The above reads in multiple keytab files (rkt), writes to a new one (wkt), and then quits (q). Import this new keytab to the APM Kerberos AAA as previously documented.


  • Generating a keytab on a non-AD machine

There may be situations where it is not possible to generate a keytab from a domain-joined machine (for example, when domain administration is performed elsewhere and/or you do not have the rights on the domain to perform these actions). Minimally, someone must create a service account and provide it the correct service principal name (servicePrincipalName) attribute in the correct SPN-format:

where “fqdn-of-server” is the hostname of the proxy service in this case, and REALM is the fully qualified domain name in all uppercase. You must also know the password to this account to generate the keytab. Once you have all of this, you can create the keytab directly from the F5 BIG-IP command line or any Linux system with the proper Kerberos tools. One additional note: from Microsoft Windows 2008 and beyond, the way passwords are “salted” in the Active Directory has changed and is not generally supported by Linux-based Kerberos tools. This prohibits the Linux-created keytabs from supporting modern AES ciphers. RC4-HMAC, however, does not use a salt, so it is still a viable option for APM Kerberos authentication. When using this technique, also ensure that the domain account does not have the following set (checked):

  • This account supports Kerberos AES128 bit encryption
  • This account supports Kerberos AES256 bit encryption

You will also need access to the current key version number. This can be found by running the ldifde command as detailed earlier in the troubleshooting section.

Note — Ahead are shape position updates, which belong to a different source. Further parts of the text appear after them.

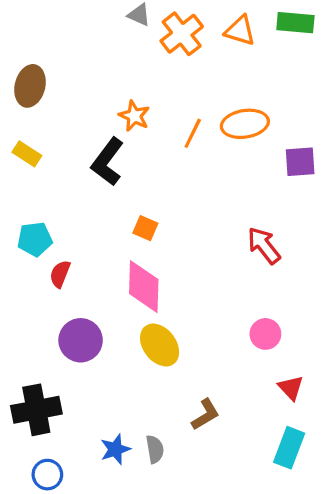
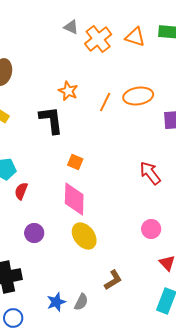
black L-shape: (107, 162) -> (51, 120), turned 136
purple circle: (81, 340) -> (34, 233), size x0.7
gray semicircle: (155, 449) -> (81, 302), turned 36

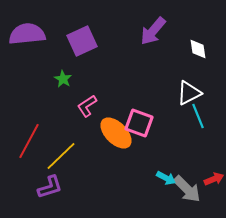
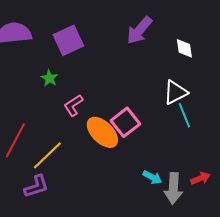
pink square: (139, 123) -> (125, 122), turned 32
gray arrow: (187, 189) -> (173, 188), turned 48

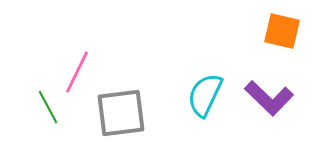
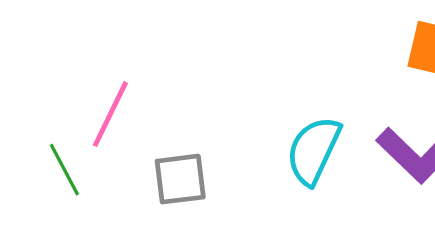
gray square: (121, 113) -> (180, 179), size x0.7

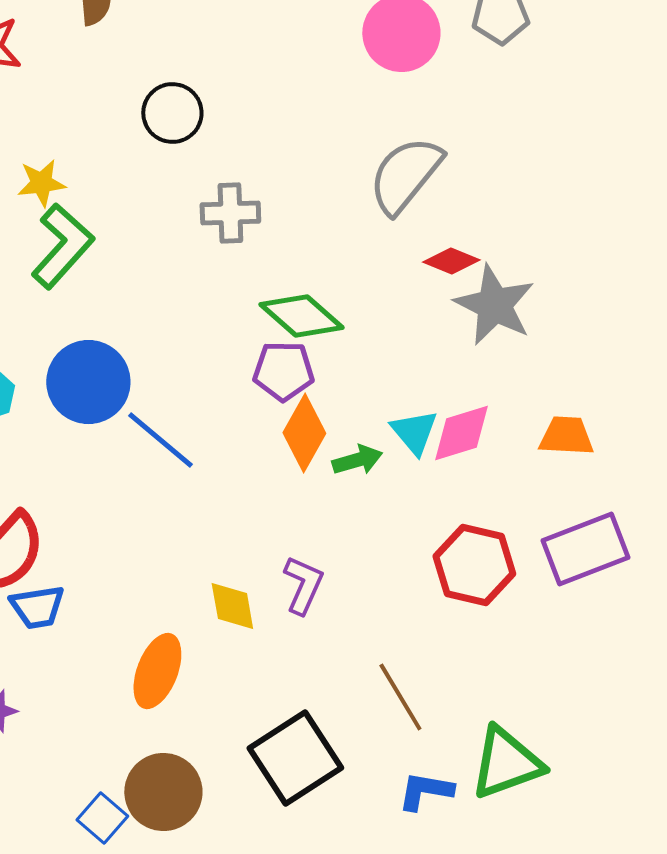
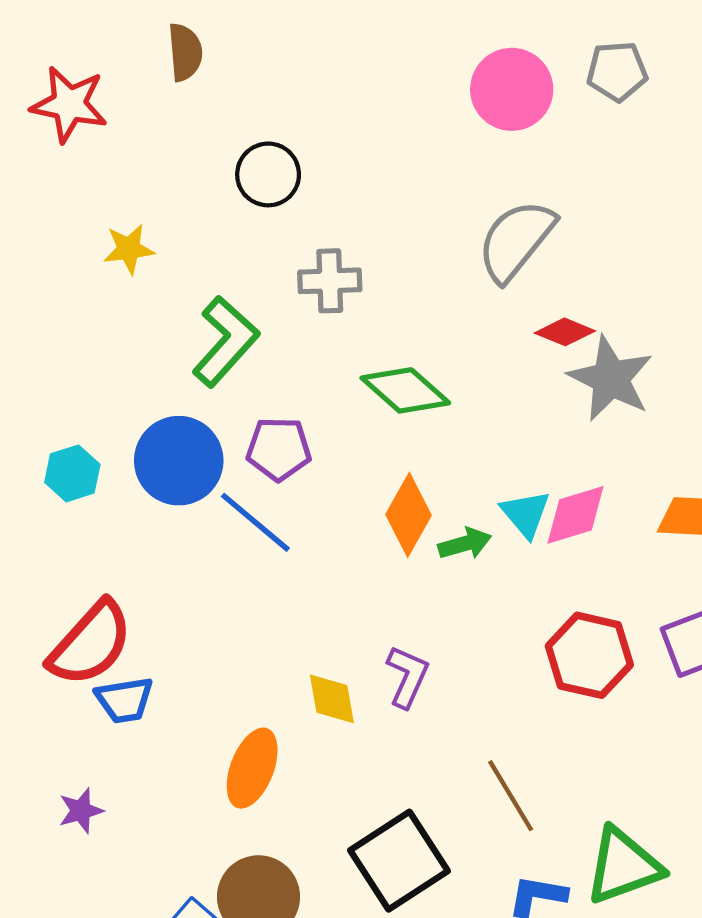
green L-shape: (62, 246) -> (226, 341), moved
purple pentagon: (283, 371) -> (279, 449), moved

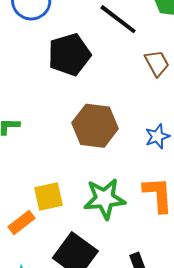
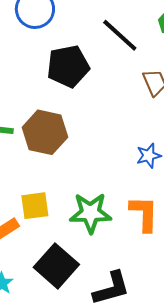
brown hexagon: (95, 126) -> (45, 132), moved

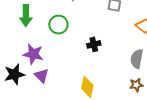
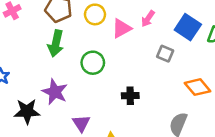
purple triangle: (42, 76) -> (81, 123), moved

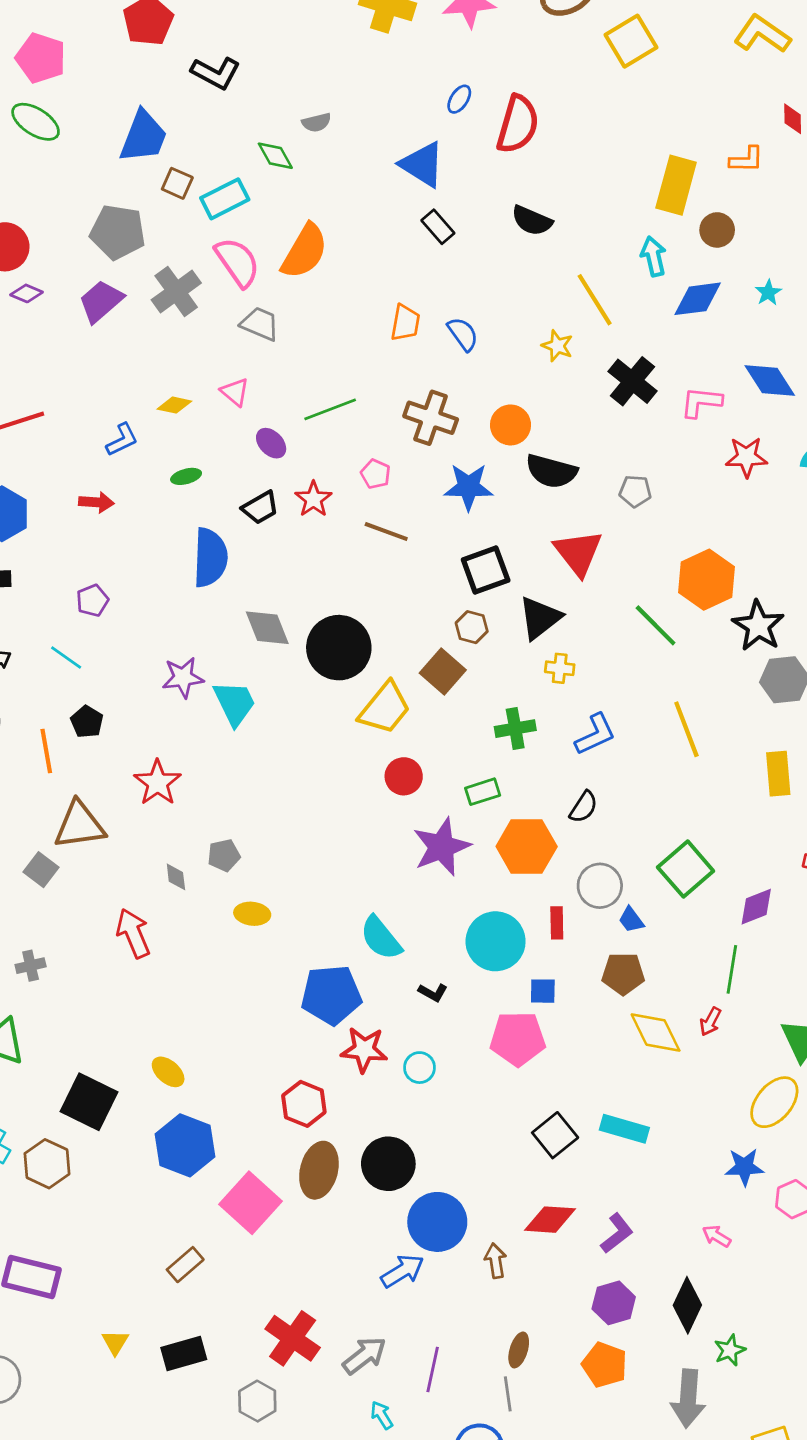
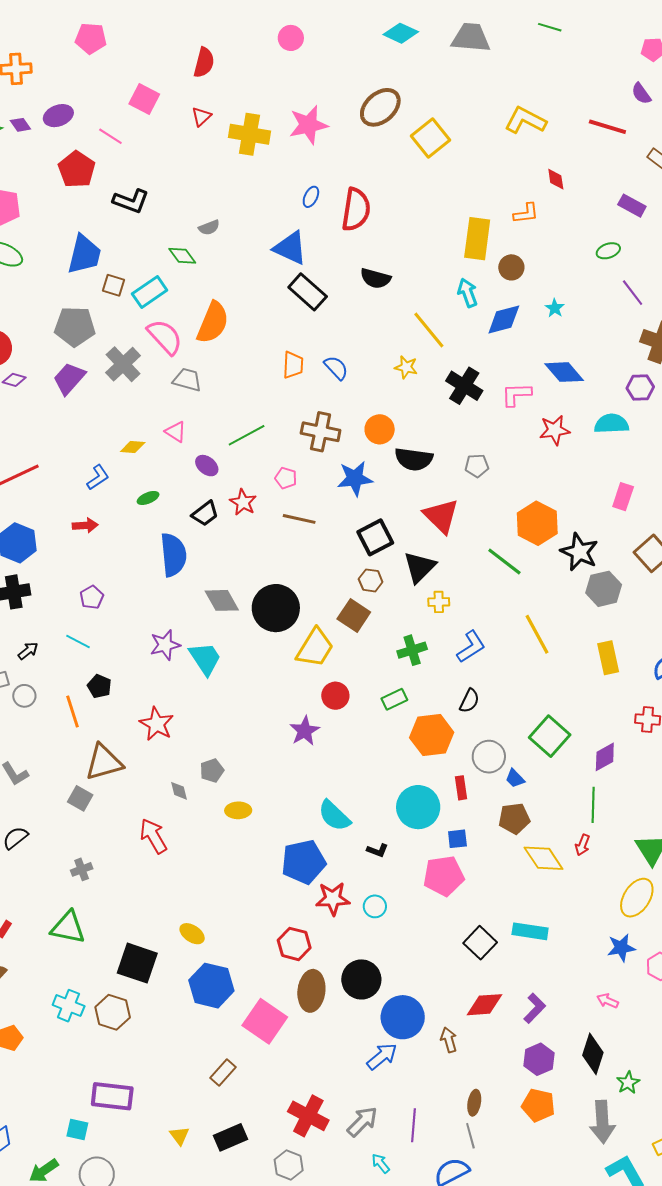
black rectangle: (438, 227) -> (308, 292), size x1.5
purple star: (442, 847) -> (305, 731), moved, size x0.7

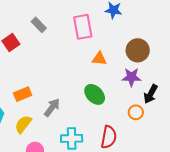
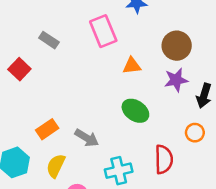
gray arrow: (52, 108) -> (87, 138), turned 96
orange circle: (136, 112) -> (195, 133), moved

Armed with the account password, key version number, and service principal nam, to create a keytab from the BIG-IP command line, you can again rely on the trusty ktutil command:

ktutil

ktutil: addent -password -p HTTP/proxy.f5demo.local@F5DEMO.LOCAL -k 2 -e arcfour-hmac

Password for HTTP/proxy.f5demo.local@F5DEMO.LOCAL:

ktutil: wkt new.keytab

ktutil: q

where:

  • addent means “add entry”
  • -password means you will be providing the password
  • -p HTTP/proxy.f5demo.local@F5DEMO.LOCAL is the service principal name
  • -k 2 is the key version number
  • -e arcfour-hmac is the cipher

The above example only creates an RC4-HMAC key, as AES ciphers are not supported by this method and older DES keys are weak. This process will then create a keytab that can be copied off of the BIG-IP and imported into an APM Kerberos AAA configuration.